**Available records**
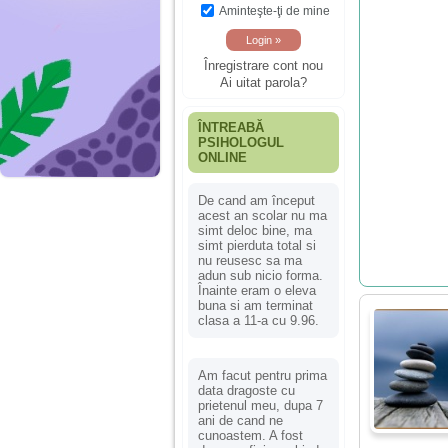
Aminteşte-ţi de mine
Înregistrare cont nou
Ai uitat parola?
ÎNTREABĂ
PSIHOLOGUL
ONLINE
De cand am început
acest an scolar nu ma
simt deloc bine, ma
simt pierduta total si
nu reusesc sa ma
adun sub nicio forma.
Înainte eram o eleva
buna si am terminat
clasa a 11-a cu 9.96.
Am facut pentru prima
data dragoste cu
prietenul meu, dupa 7
ani de cand ne
cunoastem. A fost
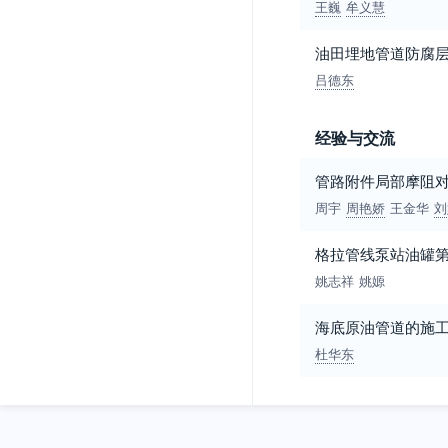
王巍
牟义慧
油田埋地管道防腐
吕德东
经验与交流
管路附件局部摩阻
周宇
周艳娇
王金华
刘
格拉管线泵站油罐
姚志祥
姚嫄
海底原油管道的施
杜华东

**Exercise instructions**
Repeat the data exactly. No pictures should appear.

**Task response**
Aminteşte-ţi de mine
Înregistrare cont nou
Ai uitat parola?
ÎNTREABĂ
PSIHOLOGUL
ONLINE
De cand am început
acest an scolar nu ma
simt deloc bine, ma
simt pierduta total si
nu reusesc sa ma
adun sub nicio forma.
Înainte eram o eleva
buna si am terminat
clasa a 11-a cu 9.96.
Am facut pentru prima
data dragoste cu
prietenul meu, dupa 7
ani de cand ne
cunoastem. A fost
王巍
牟义慧
油田埋地管道防腐
吕德东
经验与交流
管路附件局部摩阻
周宇
周艳娇
王金华
刘
格拉管线泵站油罐
姚志祥
姚嫄
海底原油管道的施
杜华东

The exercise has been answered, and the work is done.